Poetry By
Juleigh Howard-Hobson
Published on: 4/2/2009
Staffordshire Farm, Abandoned
Straw coloured grass, breeze lifted, rain bedewed, grows wild and overlong before the low mossy stones of the garden wall; half blown by winds and threaded through the hedge and row, stopping at the banks where a stream intrudes. glimmers of cowslip and columbine show in bright randomness within the tall grass as it grows on the old furrows.
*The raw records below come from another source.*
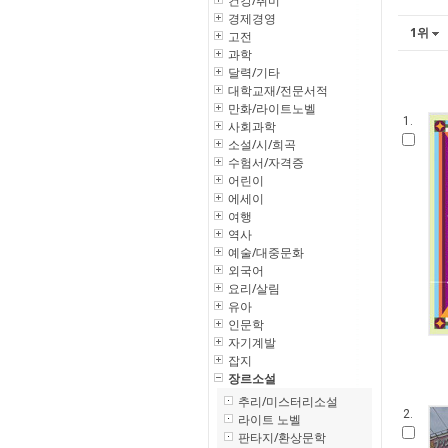
건강/취미
경제경영
1위
고전
과학
달력/기타
대학교재/전문서적
만화/라이트노벨
1.
사회과학
소설/시/희곡
수험서/자격증
어린이
에세이
여행
역사
예술/대중문화
외국어
요리/살림
유아
인문학
자기계발
잡지
장르소설
추리/미스터리소설
2.
라이트 노벨
판타지/환상문학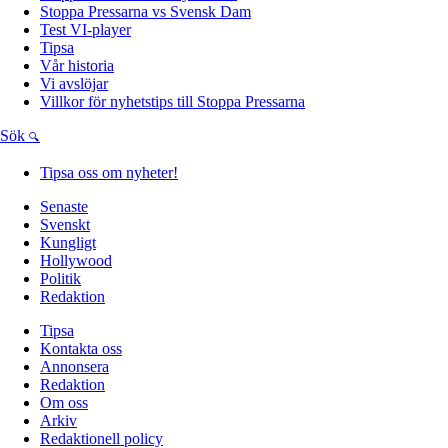
Stoppa Pressarna vs Svensk Dam
Test VI-player
Tipsa
Vår historia
Vi avslöjar
Villkor för nyhetstips till Stoppa Pressarna
Sök
Tipsa oss om nyheter!
Senaste
Svenskt
Kungligt
Hollywood
Politik
Redaktion
Tipsa
Kontakta oss
Annonsera
Redaktion
Om oss
Arkiv
Redaktionell policy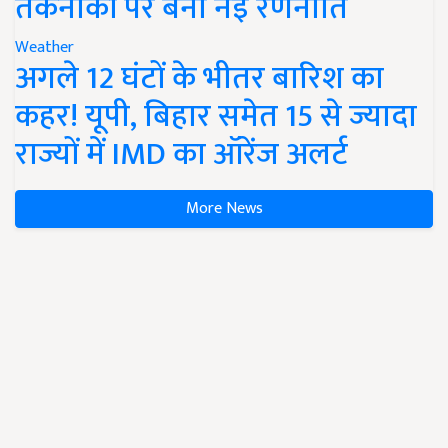
तकनीकों पर बनी नई रणनीति
Weather
अगले 12 घंटों के भीतर बारिश का
कहर! यूपी, बिहार समेत 15 से ज्यादा
राज्यों में IMD का ऑरेंज अलर्ट
More News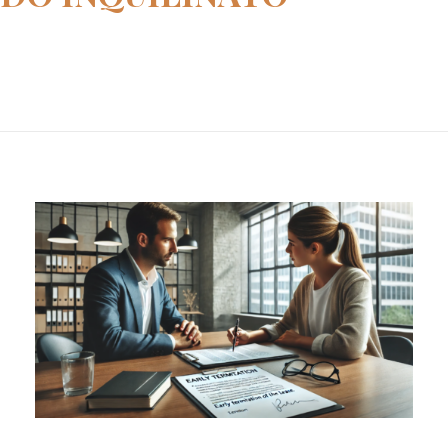
Home
Lei do Inquilinato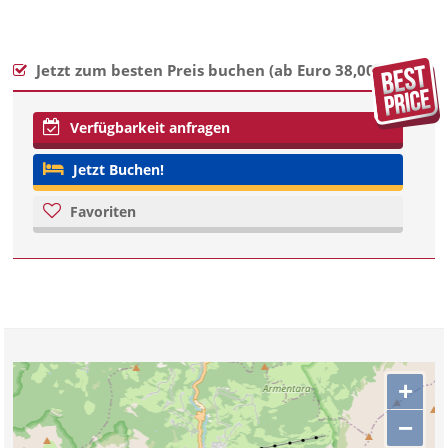
Jetzt zum besten Preis buchen (
ab Euro 38,00
)
Verfügbarkeit anfragen
Jetzt Buchen!
Favoriten
+
−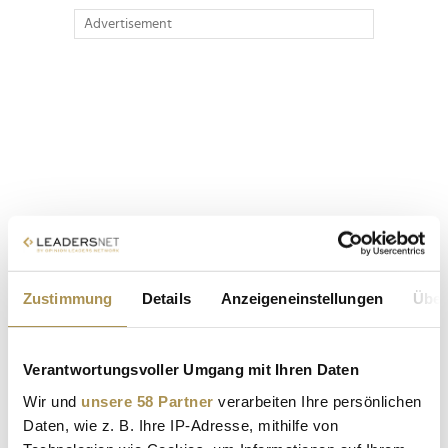
Advertisement
Zustimmung
Details
Anzeigeneinstellungen
Über
Verantwortungsvoller Umgang mit Ihren Daten
Wir und
unsere 58 Partner
verarbeiten Ihre persönlichen
Daten, wie z. B. Ihre IP-Adresse, mithilfe von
Winds pass to show, weed hidden by a path, a mass of forget me nots, left behind to grow. Circled all around: meadows yet to bear the next harvest. Plowed. Planted. Everywhere grows forth green goodness from the land, but here: nothing: too long abandoned, too hard to clear.
Published on: 4/8/2008
Coming Upon A Stone Circle at Sunset
Old Birch trees, whose white branches weave and sift The brilliant evening twilight, huddle deep Around these circled stones. The old grove shifts As leaves and chilly breezes slightly lift And rustle. But these silent grey stones keep Their secrets: no wind reveals, no evening shade distills Why they stand, encircling each other, in these hills. With ancient reasons more astute than ours These stones were brought here, then precisely set. Each in its place. Time moves, things change, rains pour Suns rise and set, winter storms blow and roar, These, encircled, change not. Only men forget. And now we watch as deepened shadows show How much we've lost of what our fathers' fathers know.